The real class creation is B3Propagation

@Override public TraceContextOrSamplingFlags extract(C carrier) { if (carrier == null) throw new NullPointerException("carrier == null"); // try to extract single-header format TraceContextOrSamplingFlags extracted = singleExtractor.extract(carrier); if (! extracted.equals(TraceContextOrSamplingFlags.EMPTY)) return extracted; // Start by looking at the sampled state as this is used regardless // Official sampled value is 1, though some old instrumentation send true String sampled = getter.get(carrier, propagation.sampledKey); Boolean sampledV = sampled ! = null ? sampled.equals("1") || sampled.equalsIgnoreCase("true") : null; boolean debug = "1".equals(getter.get(carrier, propagation.debugKey)); String traceIdString = getter.get(carrier, propagation.traceIdKey); // It is ok to go without a trace ID, if sampling or debug is set if (traceIdString == null) return TraceContextOrSamplingFlags.create(sampledV, debug); // Try to parse the trace IDs into the context TraceContext.Builder result = TraceContext.newBuilder(); if (result.parseTraceId(traceIdString, Propagation. TraceIdKey) // Check whether the request contains X-B3-traceid && result.parseSpanId(getter, Carrier, SpanIdKey) // Check whether the request contains x-b3-SPANId && result.parseParentId(getter, carrier, propagation.parentSpanIdKey)) { if (sampledV ! = null) result.sampled(sampledV.booleanValue()); if (debug) result.debug(true); return TraceContextOrSamplingFlags.create(result.build()); } return TraceContextOrSamplingFlags.EMPTY; // trace context is malformed so return empty } } }Copy the code

Under the condition of the above three conditions are met will create new TraceContextOrSamplingFlags, otherwise returns TraceContextOrSamplingFlags.
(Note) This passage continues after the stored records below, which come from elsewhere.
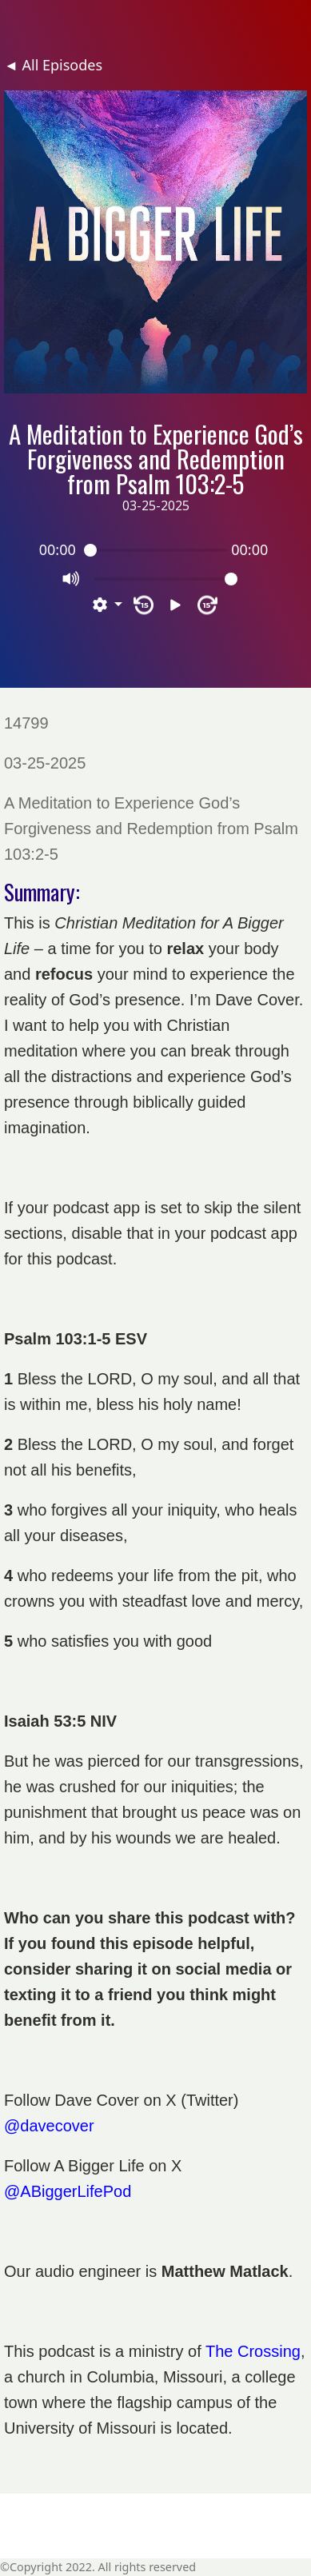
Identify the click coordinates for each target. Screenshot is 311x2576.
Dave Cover (96, 2100)
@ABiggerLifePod (67, 2191)
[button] (107, 605)
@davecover (49, 2126)
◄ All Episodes (53, 64)
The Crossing (253, 2351)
EMPTY. So the solution is clear, as long as the Request contains X-B3-SPANID, X-B3-PARENtSPANID, and X-B3-parentSPANID, it should solve the traceId loss problem.

The solution

Based on the above analysis, the solution is as follows:

  1. Request summary for tracer.
Tracer tracer = Tracing.currentTracer()
Copy the code
  1. X-b3-spanid, X-B3-PARENtSPANID, and X-B3-PARENtSPANID are added to the header before okHTTP sends the request
private void addTracer(Map<String, String> headers, Tracer tracer) { TraceContext context = tracer.currentSpan().context(); headers.put("X-B3-TraceId",context.traceIdString()); headers.put("X-B3-SpanId",context.spanIdString()); if(StringUtils.isBlank(context.parentIdString())){ headers.put("X-B3-ParentSpanId",context.spanIdString()); }else{ headers.put("X-B3-ParentSpanId",context.parentIdString()); }}Copy the code
  1. Verify that the modification results meet expectations.

summary

  1. Sleuth does not support httpClient should be able to use this method to resolve the problem.
  2. This is really not an elegant way to solve the problem, and a better solution would be to encapsulate the OKHttp call by referring to the restTemplate or some other component’s integration.